Quel profil de sexologue vous conviendra le mieux ? Certaines personnes ont besoin de consulter un médecin pour s’assurer que leur problème sexuel n’a pas de cause organique (comme c’est souvent le cas chez les personnes âgées). C’est le cas, par exemple, d’un homme de 45 ans souffrant de trouble de l’érection, ou d’une femme qui n’a plus de désir sexuel après un accouchement.

En effet, seul un médecin est habilité à prescrire des médicaments et à pratiquer un examen.

En réalité, tout sexologue digne de ce nom, et quel que soit son métier d’origine, renverra son patient vers un spécialiste en cas de nécessité. Beaucoup de sexologues travaillent régulièrement si besoin avec des urologues et des gynécologues.

La sexologie est avant tout une approche globale : les sexologues ne s’occupent pas seulement des problèmes d’érection, d’éjaculation précoce, de désir ou de vaginisme… Ils abordent aussi forcément la séduction, les troubles de l’identité sexuelle, le couple…

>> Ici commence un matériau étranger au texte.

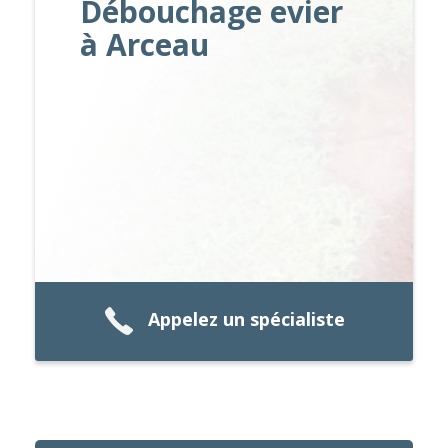
Débouchage evier
à Arceau
Appelez un spécialiste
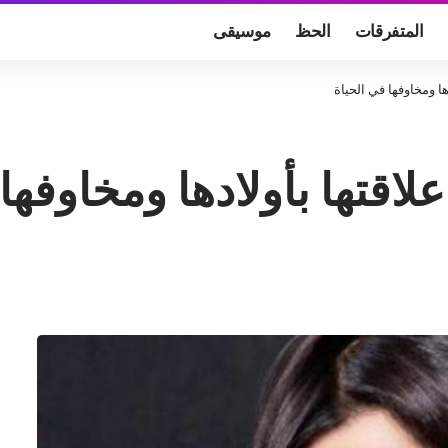
المتفرقات
الحظ
موسيقى
ا ومخاوفها في الحياة
اقتها بأولادها ومخاوفها 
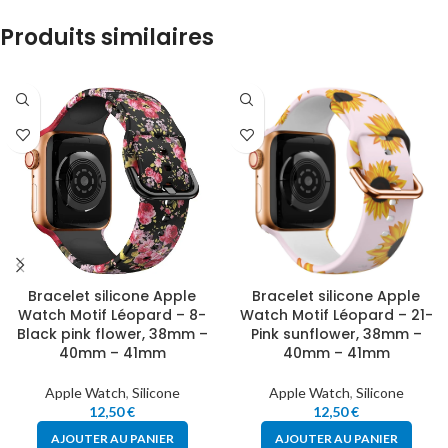
Produits similaires
Bracelet silicone Apple
Bracelet silicone Apple
Watch Motif Léopard – 8-
Watch Motif Léopard – 21-
Black pink flower, 38mm –
Pink sunflower, 38mm –
40mm – 41mm
40mm – 41mm
Apple Watch
,
Silicone
Apple Watch
,
Silicone
12,50
€
12,50
€
AJOUTER AU PANIER
AJOUTER AU PANIER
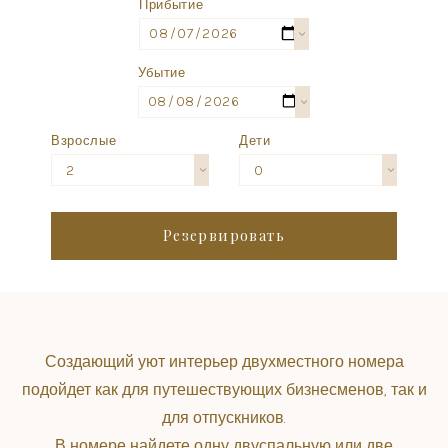
Прибытие
Убытие
Взрослые
Дети
2
0
Резервировать
Создающий уют интерьер двухместного номера
подойдет как для путешествующих бизнесменов, так и
для отпускников.
В номере найдете одну двуспальную или две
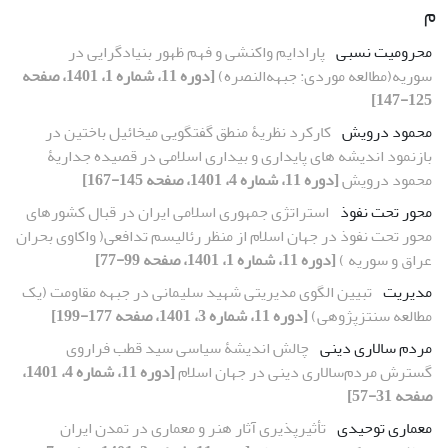
م
محرومیت نسبی
پارادایم واکنشی و فهم ظهور بنیاد‌گرایی در
سوریه(مطالعه موردی: جبهه‌النصره)
[دوره 11، شماره 1، 1401، صفحه
125-147]
محمود درویش
کارکرد نظریۀ منطق گفتگویی میخائیل باختین در
بازنمود اندیشه های پایداری و بیداری اسلامی در قصیده جداریۀ
محمود درویش
[دوره 11، شماره 4، 1401، صفحه 145-167]
محور تحت نفوذ
استراتژی جمهوری اسلامی ایران در قبال کشورهای
محور تحت نفوذ در جهان اسلام از منظر رئالیسم تدافعی( واکاوی بحران
عراق و سوریه )
[دوره 11، شماره 1، 1401، صفحه 99-77]
مدیریت
تبیین الگوی مدیریتی شهید سلیمانی در جبهه مقاومت (یک
مطالعه سنتزپژوهی)
[دوره 11، شماره 3، 1401، صفحه 177-199]
مردم سالاری دینی
چالش اندیشۀ سیاسی سید قطب فراروی
گسترش مردم‌سالاری دینی در جهان اسلام
[دوره 11، شماره 4، 1401،
صفحه 31-57]
معماری توحیدی
تأثیرپذیری آثار هنر و معماری در تمدن ایران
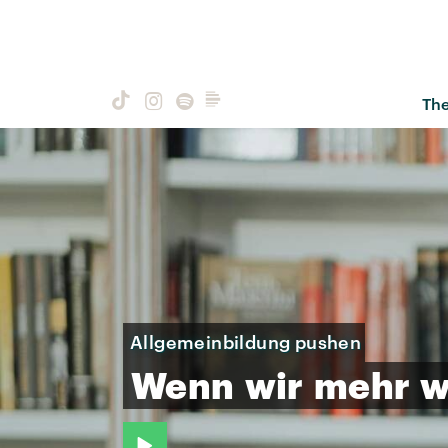
Th
Allgemeinbildung pushen
Wenn
wir
mehr
w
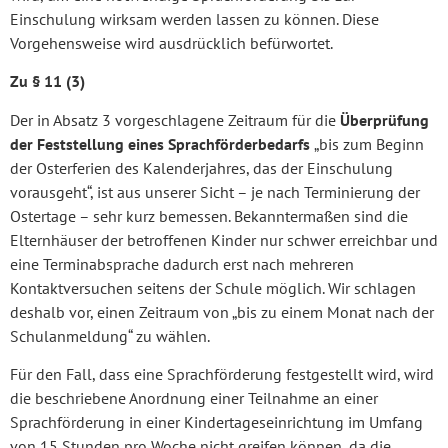
Einschulung wirksam werden lassen zu können. Diese
Vorgehensweise wird ausdrücklich befürwortet.
Zu § 11 (3)
Der in Absatz 3 vorgeschlagene Zeitraum für die
Überprüfung
der Feststellung eines Sprachförderbedarfs
„bis zum Beginn
der Osterferien des Kalenderjahres, das der Einschulung
vorausgeht“, ist aus unserer Sicht – je nach Terminierung der
Ostertage – sehr kurz bemessen. Bekanntermaßen sind die
Elternhäuser der betroffenen Kinder nur schwer erreichbar und
eine Terminabsprache dadurch erst nach mehreren
Kontaktversuchen seitens der Schule möglich. Wir schlagen
deshalb vor, einen Zeitraum von „bis zu einem Monat nach der
Schulanmeldung“ zu wählen.
Für den Fall, dass eine Sprachförderung festgestellt wird, wird
die beschriebene Anordnung einer Teilnahme an einer
Sprachförderung in einer Kindertageseinrichtung im Umfang
von 15 Stunden pro Woche nicht greifen können, da die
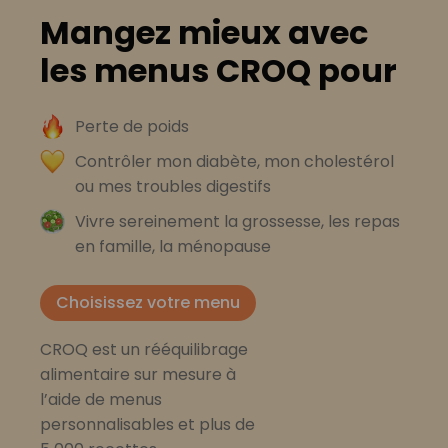
Mangez mieux avec
les menus CROQ pour
Perte de poids
Contrôler mon diabète, mon cholestérol
ou mes troubles digestifs
Vivre sereinement la grossesse, les repas
en famille, la ménopause
Choisissez votre menu
CROQ est un rééquilibrage
alimentaire sur mesure à
l’aide de menus
personnalisables et plus de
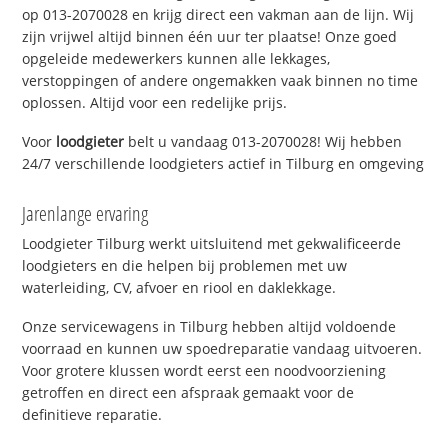
op 013-2070028 en krijg direct een vakman aan de lijn. Wij
zijn vrijwel altijd binnen één uur ter plaatse! Onze goed
opgeleide medewerkers kunnen alle lekkages,
verstoppingen of andere ongemakken vaak binnen no time
oplossen. Altijd voor een redelijke prijs.
Voor
loodgieter
belt u vandaag 013-2070028! Wij hebben
24/7 verschillende loodgieters actief in Tilburg en omgeving
Jarenlange ervaring
Loodgieter Tilburg werkt uitsluitend met gekwalificeerde
loodgieters en die helpen bij problemen met uw
waterleiding, CV, afvoer en riool en daklekkage.
Onze servicewagens in Tilburg hebben altijd voldoende
voorraad en kunnen uw spoedreparatie vandaag uitvoeren.
Voor grotere klussen wordt eerst een noodvoorziening
getroffen en direct een afspraak gemaakt voor de
definitieve reparatie.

Sexologue homme ou femme ?

Un sexologue est un thérapeute avant tout. Quand un (bon) sexologue reçois un couple, il ne se place pas du côté de l’homme ou du côté de la femme, mais du côté du couple qui est une entité. II n’empêche, qu’on se sent parfois plus à l’aise, pour confier ses problèmes intimes, avec une personne du même sexe.

Instaurer la bonne distance

La première consultation est très importante. Le sexologue doit expliquer sa méthode de travail. Quelqu’un qui vous promet monts et merveilles tout de suite, ce n’est pas bon signe.

Une consultation de sexologie expédiée en 15 minutes n’inspire pas non plus confiance. Schématiquement, un bon sexologue consacre une demi-heure à récupérer les éléments d’information et un quart d’heure à expliquer au patient le mécanisme de compréhension de ses difficultés et le projet thérapeutique. Il faut que le patient s’y reconnaisse.

Si, à la fin de la consultation, vous avez le sentiment de ne pas avoir été compris et entendu, changez de sexologue.

Des tarifs très variables

Il est parfaitement légitime de demander le prix de la consultation dès la prise de rendez-vous. Les tarifs varient de 70 à 150 € selon le praticien. L’acte de sexologie n’est pas pris en charge par la Sécurité sociale, mais les médecins peuvent faire une feuille de soins pour un problème médical lié au trouble sexuel.

Il existe dans les hôpitaux des consultations de sexologie, le plus souvent adossées aux services d’urologie ou de gynécologie. Les tarifs y sont nettement plus abordables qu’en libéral.

Ces consultations hospitalières permettent à tout le monde d’avoir accès à des soins concernant leur santé sexuelle, quel que soit le niveau de vie.